October 8, 2012 1 comment

Hi there, how are you doing?

Crafting a nice piece of music to be the main theme of a bigger project can be quite a tough (though satisfying) challenge. But messing up with a theme already recognized as a remarkable piece to make new arrangements can be an even harder task to perform. For that I wanted to dedicate this post to Mr. Hans Zimmer who, aside being a highly creative composer, can also deal with such challenges with mastery.

This weekend I watched The Simpsons Movie with the curiosity of seeing (hearing lol) how the original (and brilliant) theme by Danny Elfman could be tweaked around to permeate the movie… and the result is surprisingly fresh.

The Simpsons Movie

Tasty… Literally!

I’ve choosen “Trapped Like Carrots” to show how those musical transformations (specially rhythmic ones here) can do wonders to a new rendition of a given theme. Also, the prelude here is way cool. -.-

Enjoy the music, see ya next week!

From Chopin… To Jobim.

March 19, 2012 4 comments

Hi there, how are you doing?

I always heard Tom Jobim (the most important composer in Brazillian Popular Music, so-called “MPB”) talking about how he was influenced by Romantic Era music when it comes to harmonics… And althought it can be easier to find samba, or jazz, or Villa-Lobos in him if we dig a little deeper we can get right to his point.

The point in Chopin (aside dinamics and expression), for instance, was all about soften the emotion inside triads (or even tetrads) by stacking other consonant notes… So we could get to reach more delicate emotional levels–like “melancholic” or “depressed” instead of the just plain “sad” of the minor chords.

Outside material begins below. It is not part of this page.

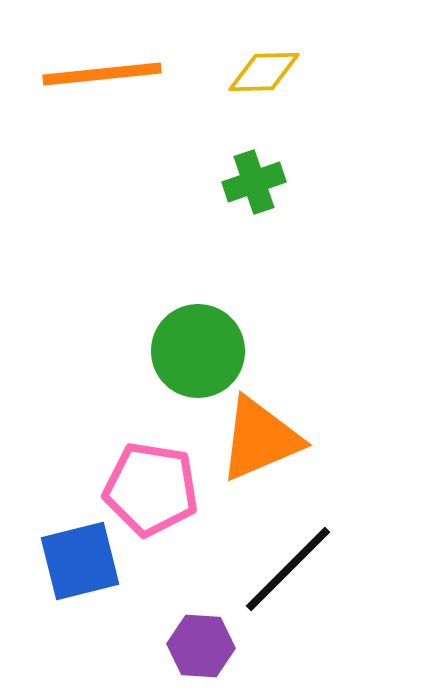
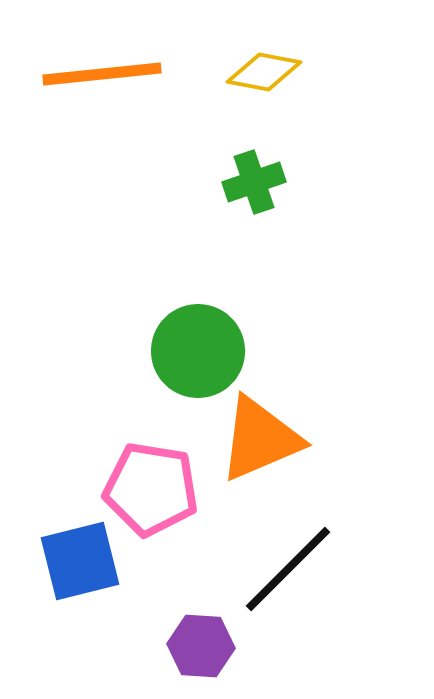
yellow diamond: rotated 12 degrees clockwise
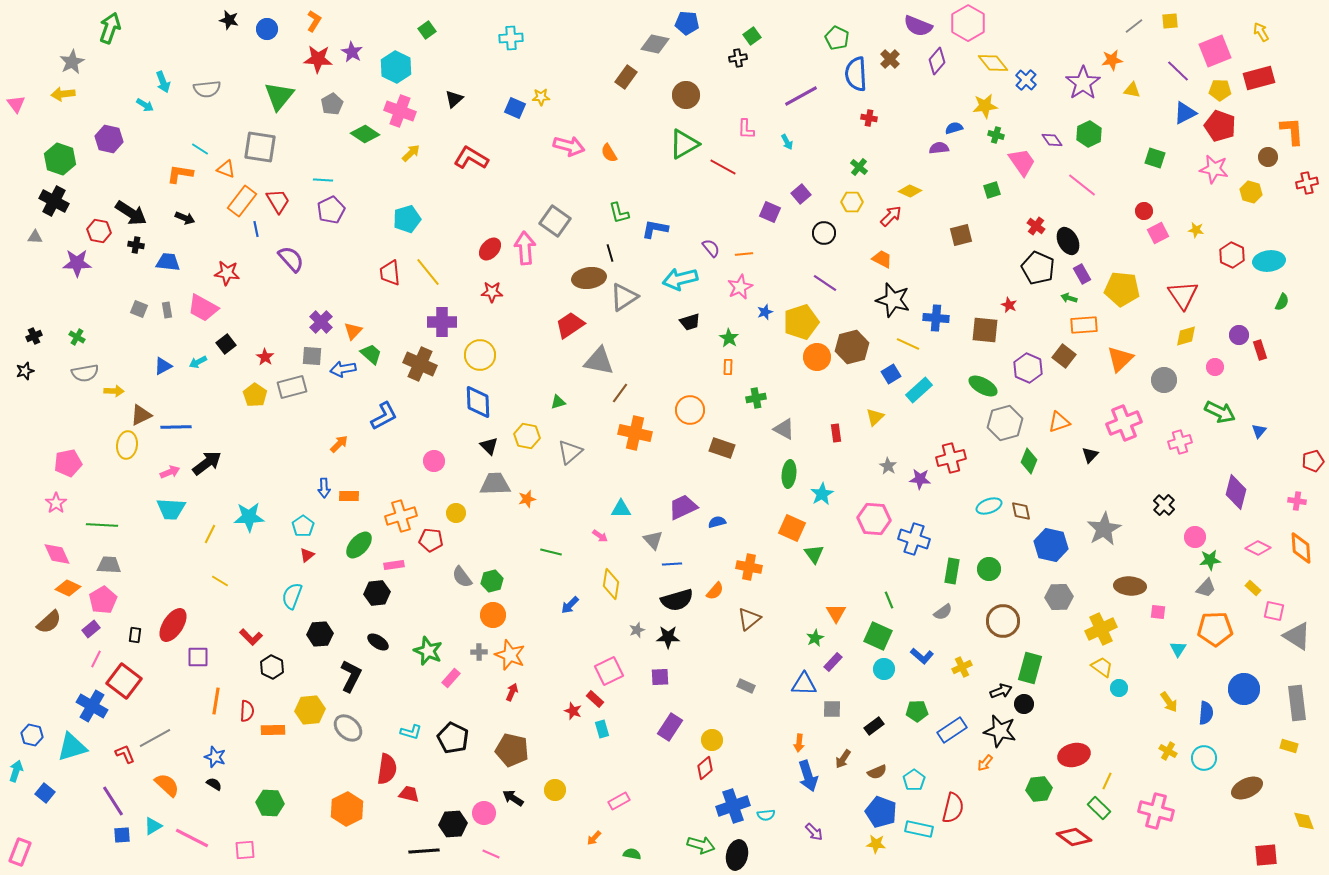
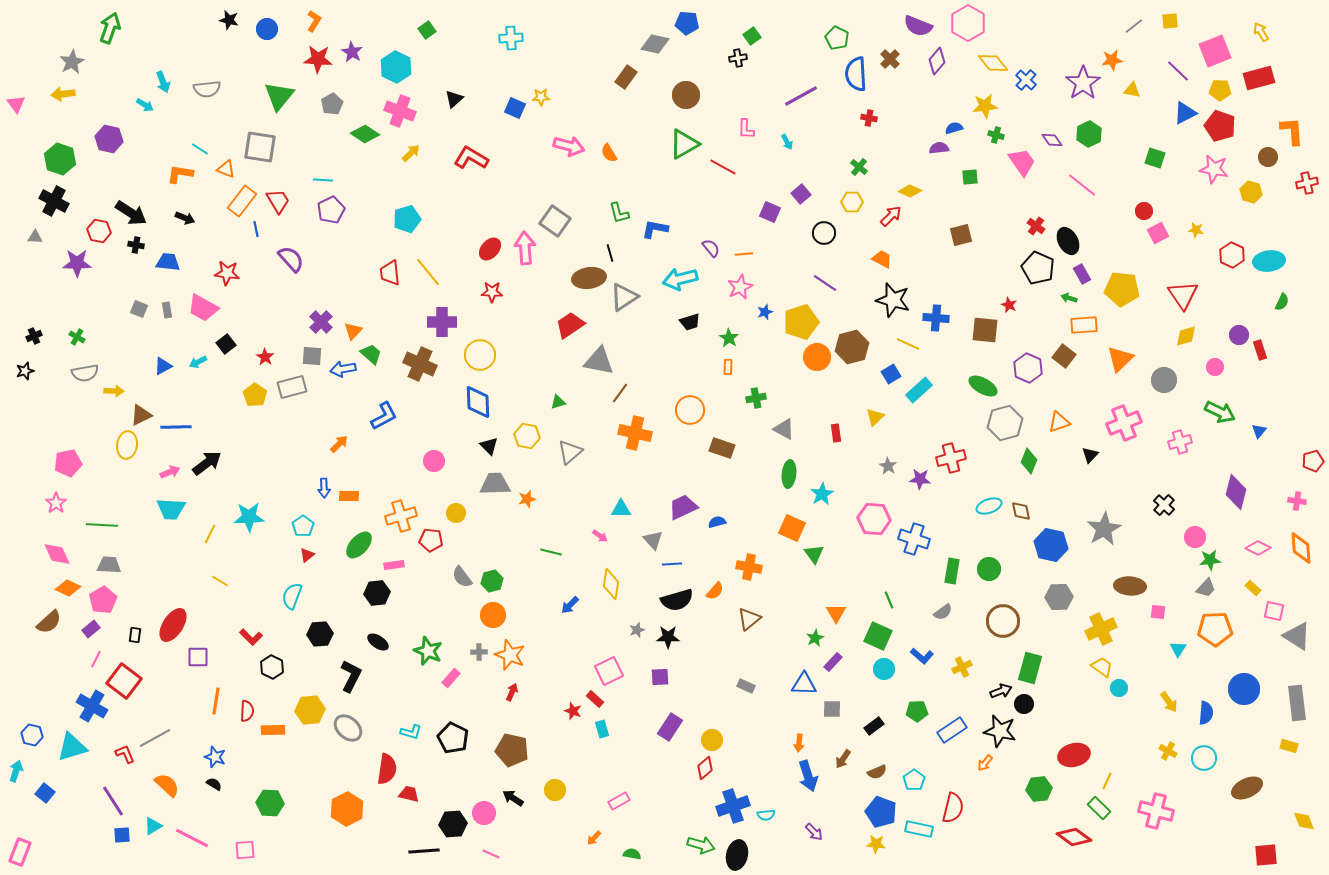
green square at (992, 190): moved 22 px left, 13 px up; rotated 12 degrees clockwise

Tom Jobim mastered that quite effectively and left indelible marks in our music from that point on.

Here’s a clear example of how the thing worked for him–“How Insensitive” (“Insensatez”) was base upon Chopin’s Prelude in E-Minor (op.28 no. 4). A nice way to keep a melody simple without being boring.

See ya!

Bowie’s Hat Full of Tricks

October 3, 2011 Leave a comment

Hi there, how are you doing?

Time to talk about one of my favorite songs from one of the most unique artists around the globe: “Quicksand”, by David Bowie.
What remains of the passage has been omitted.